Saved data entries
================================

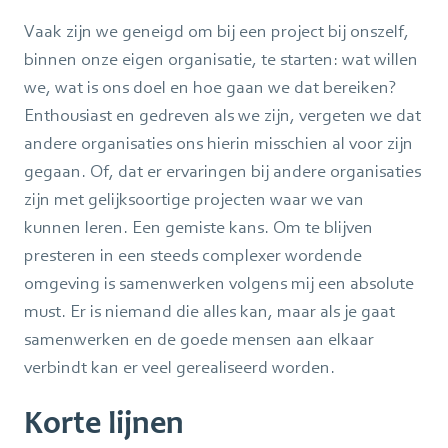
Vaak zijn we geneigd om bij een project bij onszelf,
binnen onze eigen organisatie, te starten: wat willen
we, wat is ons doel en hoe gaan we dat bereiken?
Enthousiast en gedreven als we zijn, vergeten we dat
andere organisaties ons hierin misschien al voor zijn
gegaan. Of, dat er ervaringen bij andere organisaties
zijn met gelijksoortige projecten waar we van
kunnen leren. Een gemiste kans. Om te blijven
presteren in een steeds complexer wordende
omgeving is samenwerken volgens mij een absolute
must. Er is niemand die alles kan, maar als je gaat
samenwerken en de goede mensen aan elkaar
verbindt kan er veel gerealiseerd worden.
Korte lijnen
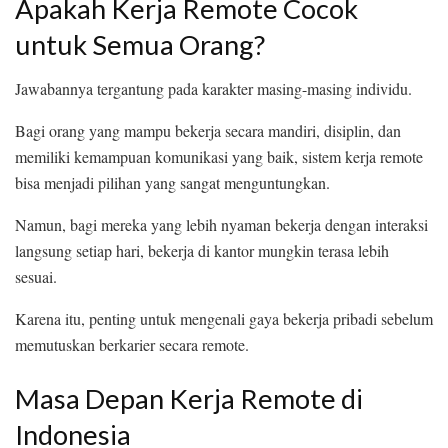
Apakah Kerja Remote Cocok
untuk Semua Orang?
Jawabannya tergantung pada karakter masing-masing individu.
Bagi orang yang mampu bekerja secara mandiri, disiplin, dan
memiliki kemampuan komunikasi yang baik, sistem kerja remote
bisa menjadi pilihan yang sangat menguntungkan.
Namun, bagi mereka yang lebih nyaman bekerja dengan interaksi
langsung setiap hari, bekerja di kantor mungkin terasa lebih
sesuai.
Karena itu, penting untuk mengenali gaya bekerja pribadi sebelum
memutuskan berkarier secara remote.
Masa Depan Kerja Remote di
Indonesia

================================

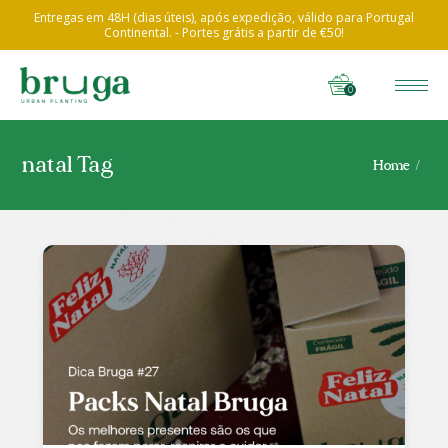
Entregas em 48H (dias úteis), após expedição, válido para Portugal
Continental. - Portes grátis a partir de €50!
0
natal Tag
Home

================================

» EXERCISE REQUIREMENTS: Copy every line from the data that includes the string "secara".

» TASK OUTPUT:
Bagi orang yang mampu bekerja secara mandiri, disiplin, dan
memutuskan berkarier secara remote.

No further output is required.